The Pleasure of Finding Things Out by Richard Feynman God
Bless You, Dr. Kevorkian by Kurt Vonnegut
reviewed by Scott Butki
Richard Feynman and Kurt Vonnegut are two of my heroes and
those are damn hard to find these days. Both are fascinating, smart and
unique.
Feynman was a writer who managed to make this simple-minded
reader really excited to read about science.
I read with relish Feynman's two autobiographical books,
Surely You're Joking, Dr. Feynman and What Do You Care What People Think, when
they came out.
The latter contained Feynman's explanation of how he
discovered, and announced to the world, why the Challenger space shuttle blew
up. He was the sole scientist on a panel ordered to investigate the accident
and he took that role seriously.
I actually stayed up all night reading his account, much to
the shock of my parents, who thought I was reading a mystery, not something
resembling a scientific treatise.
His Challenger report is included, which ends with this
comment: "NASA owes it to the citizens from which it asks support to be frank,
honest, and informative, so that these citizens can make the wisest decisions
for the use of their limited resources. For a successful technology, reality
must take precedence over public relations, for nature cannot be fooled."
Sadly Feynman died in 1988, just as non-scientists around
the world were learning, via Surely You're Joking, about what a great guy he
was.

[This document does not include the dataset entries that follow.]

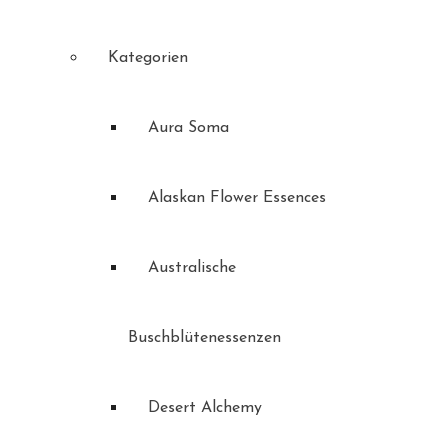
Kategorien
Aura Soma
Alaskan Flower Essences
Australische
Buschblütenessenzen
Desert Alchemy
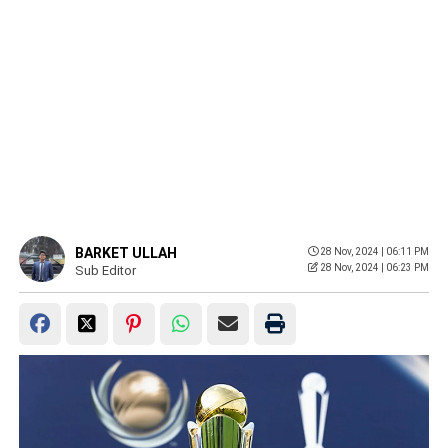
BARKET ULLAH
28 Nov, 2024 | 06:11 PM
28 Nov, 2024 | 06:23 PM
Sub Editor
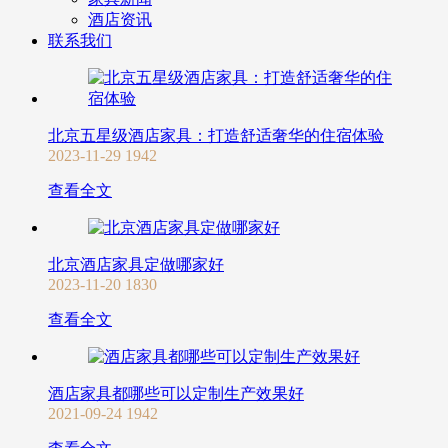
酒店资讯
联系我们
北京五星级酒店家具：打造舒适奢华的住宿体验
2023-11-29
1942
查看全文
北京酒店家具定做哪家好
2023-11-20
1830
查看全文
酒店家具都哪些可以定制生产效果好
2021-09-24
1942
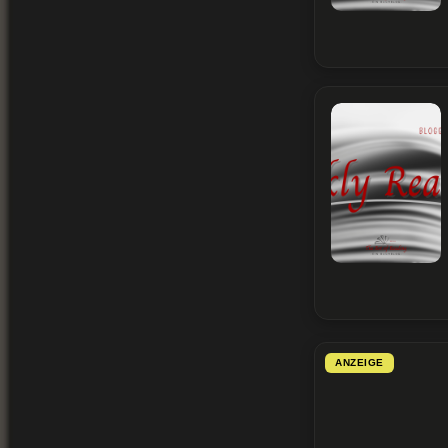
ANZEIGE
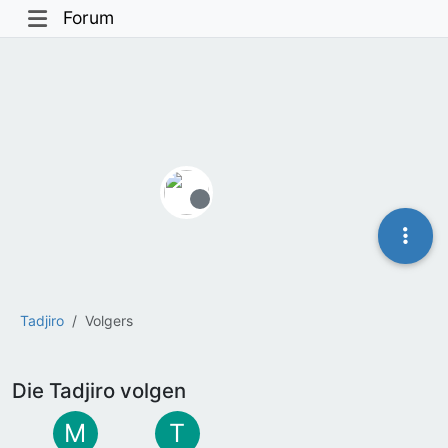
Forum
Offline
Tadjiro
Volgers
Die Tadjiro volgen
M
T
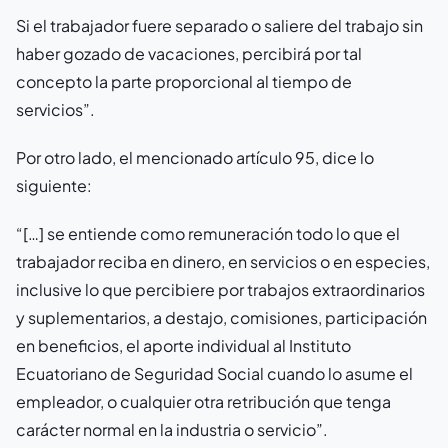
Si el trabajador fuere separado o saliere del trabajo sin
haber gozado de vacaciones, percibirá por tal
concepto la parte proporcional al tiempo de
servicios”.
Por otro lado, el mencionado artículo 95, dice lo
siguiente:
“[…] se entiende como remuneración todo lo que el
trabajador reciba en dinero, en servicios o en especies,
inclusive lo que percibiere por trabajos extraordinarios
y suplementarios, a destajo, comisiones, participación
en beneficios, el aporte individual al Instituto
Ecuatoriano de Seguridad Social cuando lo asume el
empleador, o cualquier otra retribución que tenga
carácter normal en la industria o servicio”.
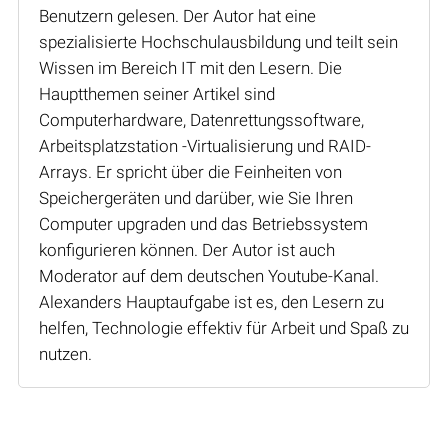
Benutzern gelesen. Der Autor hat eine
spezialisierte Hochschulausbildung und teilt sein
Wissen im Bereich IT mit den Lesern. Die
Hauptthemen seiner Artikel sind
Computerhardware, Datenrettungssoftware,
Arbeitsplatzstation -Virtualisierung und RAID-
Arrays. Er spricht über die Feinheiten von
Speichergeräten und darüber, wie Sie Ihren
Computer upgraden und das Betriebssystem
konfigurieren können. Der Autor ist auch
Moderator auf dem deutschen Youtube-Kanal.
Alexanders Hauptaufgabe ist es, den Lesern zu
helfen, Technologie effektiv für Arbeit und Spaß zu
nutzen.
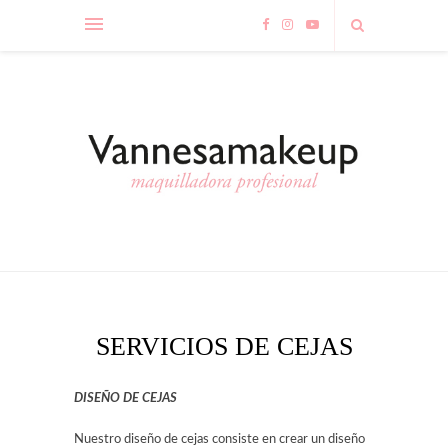
SERVICIOS DE CEJAS
DISEÑO DE CEJAS
Nuestro diseño de cejas consiste en crear un diseño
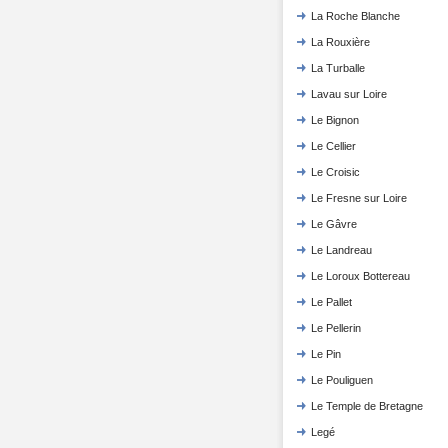
La Roche Blanche
La Rouxière
La Turballe
Lavau sur Loire
Le Bignon
Le Cellier
Le Croisic
Le Fresne sur Loire
Le Gâvre
Le Landreau
Le Loroux Bottereau
Le Pallet
Le Pellerin
Le Pin
Le Pouliguen
Le Temple de Bretagne
Legé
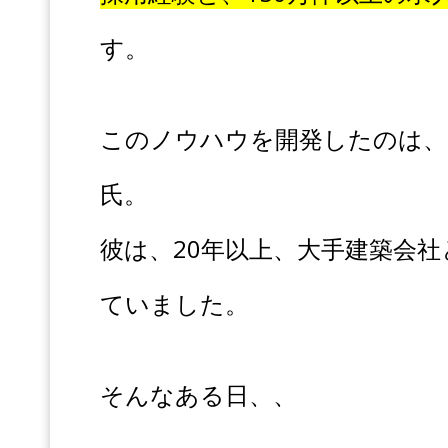
す。
このノウハウを開発したのは、
氏。
彼は、20年以上、大手建築会
ていました。
そんなある日、、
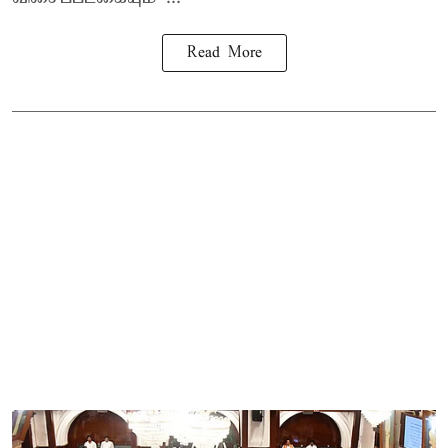
Read More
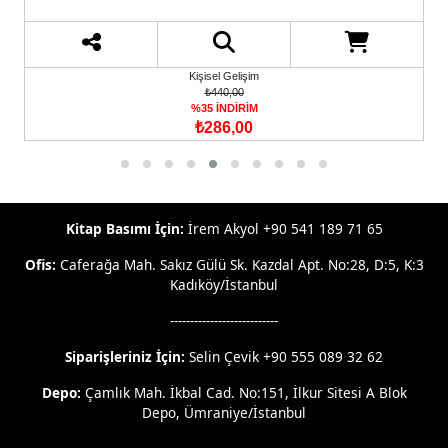
Kişisel Gelişim
₺440,00
%35 İNDİRİM
₺286,00
Kitap Basımı İçin:
İrem Akyol +90 541 189 71 65
Ofis:
Caferağa Mah. Sakız Gülü Sk. Kazdal Apt. No:28, D:5, K:3
Kadıköy/İstanbul
---------------------------
Siparişleriniz İçin:
Selin Çevik +90 555 089 32 62
Depo:
Çamlık Mah. İkbal Cad. No:151, İlkur Sitesi A Blok
Depo, Ümraniye/İstanbul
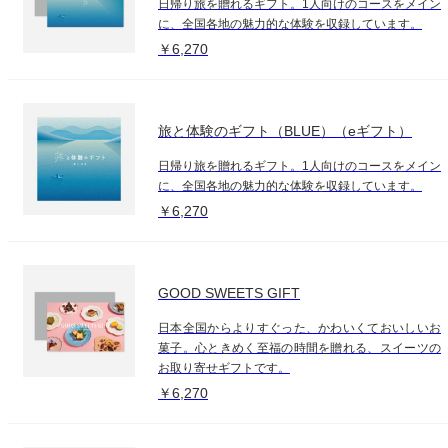
日帰り旅を贈れるギフト。1人向けのコースをメイン
に、全国各地の魅力的な体験を収録しています。
￥6,270
旅と体験のギフト（BLUE）（eギフト）
日帰り旅を贈れるギフト。1人向けのコースをメイン
に、全国各地の魅力的な体験を収録しています。
￥6,270
GOOD SWEETS GIFT
日本全国からよりすぐった、かわいくておいしいお
菓子。心ときめく至福の時間を贈れる、スイーツの
お取り寄せギフトです。
￥6,270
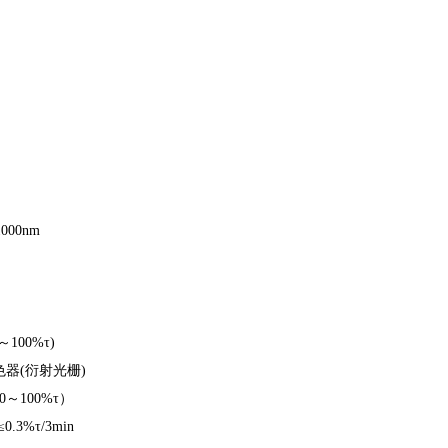
10
00nm
0～100%τ)
色器(衍射光栅)
（0～100%τ）
.3%τ/3min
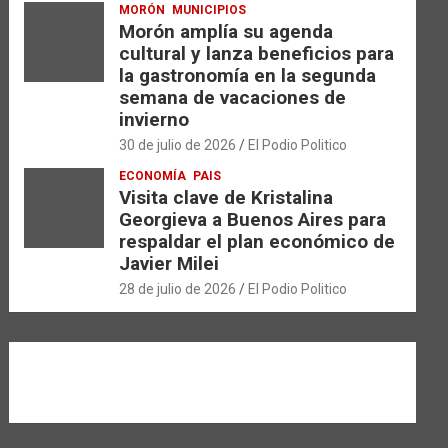
MORÓN
MUNICIPIOS
Morón amplía su agenda
cultural y lanza beneficios para
la gastronomía en la segunda
semana de vacaciones de
invierno
30 de julio de 2026
El Podio Politico
ECONOMÍA
PAIS
Visita clave de Kristalina
Georgieva a Buenos Aires para
respaldar el plan económico de
Javier Milei
28 de julio de 2026
El Podio Politico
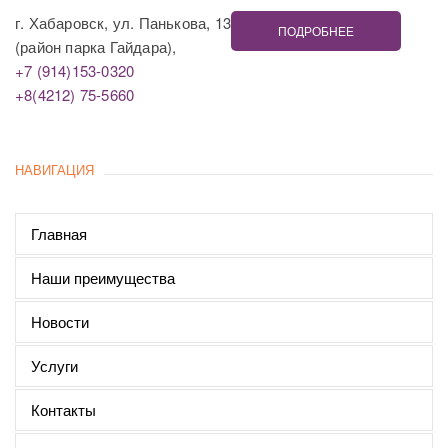
г. Хабаровск, ул. Панькова, 13
ПОДРОБНЕЕ
(район парка Гайдара),
+7 (914)153-0320
+8(4212) 75-5660
НАВИГАЦИЯ
Главная
Наши преимущества
Новости
Услуги
Контакты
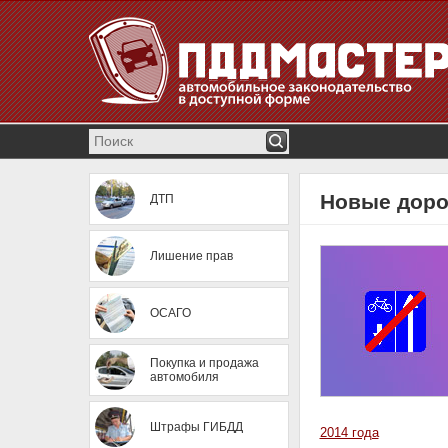
Новые дорож
ДТП
Лишение прав
ОСАГО
Покупка и продажа
автомобиля
Штрафы ГИБДД
2014 года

His new book is a collection of essays, speeches and interviews by
Feynman. The topics range from Galileo to Los Alamos to evolution. Feynman is a
brilliant man and yet so human, a man who spent some of his time making the
bomb at Los Alamos learning how to crack safes and get past censors so he could
correspond by mail with his ailing wife. In these books he thinks out loud
about his role in making the bomb, about life and death and other matters.
A sample:
"I have a friend who's an artist and he's sometimes taken a
view which I don't agree with very well. He'll hold up a flower and say, 'Look
how beautiful it is,' and I'll agree, I think. And he says, 'You see, I as an
artist can see how beautiful this is, but you, as a scientist, oh, take this
all apart and it becomes a dull thing."
"And I think that he's kind of nutty. First of all, the
beauty that he sees is available to other people and to me, too,I believe,
although I might not be quite as refined aesthetically as he is; but I can
appreciate the beauty of a flower. At the same time I see much more about the
flower that he sees. I can imagine the cells in there, the complicated actions
inside which also have a beauty...."
Also, the processes, the fact that the colors in the flower
evolved in order to attract insects to pollinate it is interesting - it means
that insects can see the color. It adds a question: Does this aesthetic sense
also exist in the lower forms? Why is it aesthetic? All kinds of interesting
questions which shows that a scientific knowledge only adds to the excitement
and mystery and the awe of a flower. It only adds; I don't understand how it
can subtract."
Feynman taught me that science can be interesting and that
scientists do indeed think about the implications of their work.
Meanwhile, Vonnegut showed me that life is indeed weird and
absurd and hilarious and that there is nothing wrong with realizing that and
pointing it out to others. His writing has gone down in quality in recent years
but some of his early works remain classics.
This new book began as a collection of 90-second interludes
broadcast on WNYC public radio. In them, he uses the literary device of
pretending he is going into the afterlife and coming back with interviews.
He reports on meeting with John Brown (still mad about that
execution thing), James Earl Ray (who says he never would have shot Martin
Luther King if he knew it would turn King into a martyr) and others. At one
point he attempts to interview William Shakespeare, trying to get answers to
centuries'-old questions. But Shakespeare lets loose with remarks that leaves
Vonnegut tongue-tied.
Vonnegut calls his work controlled near-death experiences,
which are done with the help of his pal, Dr. Jack Kevorkian. The interviews
must end, though, when Kevorkian is jailed for his real, successful attempts at
helping people die.
But overall the book leaves a flat taste in this reader's
mouth. Some jokes just aren't funny, most of the interviews are, at most, two
pages and the entire book is about 78 pages.
The reader is left wanting more. But if this all Vonnegut
can give at this point, then it's still better than nothing.